**PROVIDED DATA**
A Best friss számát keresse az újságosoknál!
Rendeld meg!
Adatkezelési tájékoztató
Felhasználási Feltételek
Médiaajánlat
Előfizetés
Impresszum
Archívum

---

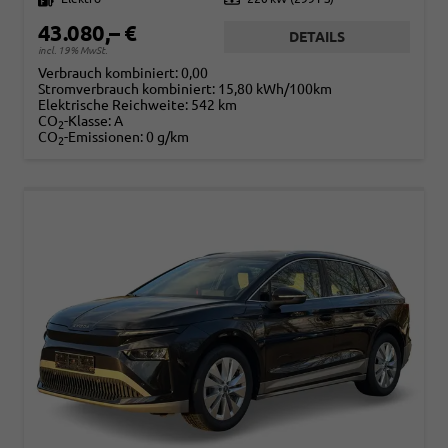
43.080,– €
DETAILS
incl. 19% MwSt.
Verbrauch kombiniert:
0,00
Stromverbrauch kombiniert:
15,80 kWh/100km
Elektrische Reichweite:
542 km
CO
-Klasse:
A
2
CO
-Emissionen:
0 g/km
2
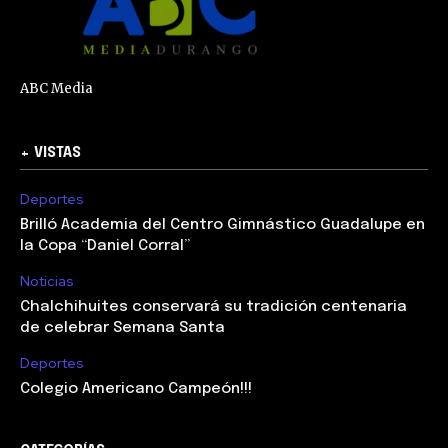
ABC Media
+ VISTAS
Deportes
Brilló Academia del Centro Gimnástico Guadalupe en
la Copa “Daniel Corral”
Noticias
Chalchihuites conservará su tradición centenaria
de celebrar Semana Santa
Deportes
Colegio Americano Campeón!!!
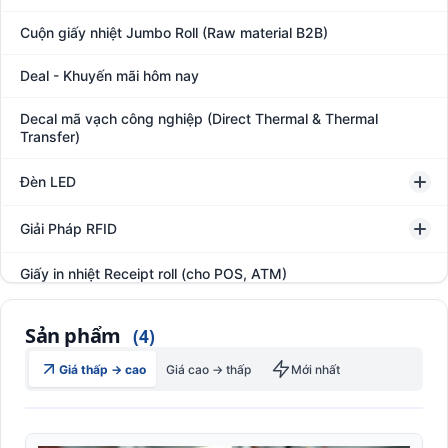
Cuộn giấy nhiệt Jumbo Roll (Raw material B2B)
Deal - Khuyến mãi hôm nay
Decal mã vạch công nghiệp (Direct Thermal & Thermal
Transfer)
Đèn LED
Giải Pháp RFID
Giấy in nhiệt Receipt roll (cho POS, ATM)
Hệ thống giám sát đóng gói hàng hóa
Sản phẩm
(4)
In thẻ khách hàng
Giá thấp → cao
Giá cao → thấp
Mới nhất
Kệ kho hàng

--

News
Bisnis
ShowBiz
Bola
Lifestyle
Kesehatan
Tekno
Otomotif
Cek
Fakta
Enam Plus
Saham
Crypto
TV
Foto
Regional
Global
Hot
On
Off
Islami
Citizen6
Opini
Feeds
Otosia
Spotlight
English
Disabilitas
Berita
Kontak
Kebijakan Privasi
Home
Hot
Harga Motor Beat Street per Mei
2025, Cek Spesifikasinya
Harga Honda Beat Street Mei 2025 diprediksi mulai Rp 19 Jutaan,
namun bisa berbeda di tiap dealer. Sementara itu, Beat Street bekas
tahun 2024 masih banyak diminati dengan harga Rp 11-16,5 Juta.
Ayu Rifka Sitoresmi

**BRIEF**
Only one stretch of the listing above is to be duplicated: the lines from the one containing "Colegio Americano Campeón!!!" through the one containing "Kệ kho hàng", both included. Copy them exactly, minus the pictures.

**SOLUTION TO THE PROBLEM**
Colegio Americano Campeón!!!
Cuộn giấy nhiệt Jumbo Roll (Raw material B2B)
Deal - Khuyến mãi hôm nay
Decal mã vạch công nghiệp (Direct Thermal & Thermal
Transfer)
Đèn LED
Giải Pháp RFID
Giấy in nhiệt Receipt roll (cho POS, ATM)
Hệ thống giám sát đóng gói hàng hóa
Sản phẩm
(4)
In thẻ khách hàng
Giá thấp → cao
Giá cao → thấp
Mới nhất
Kệ kho hàng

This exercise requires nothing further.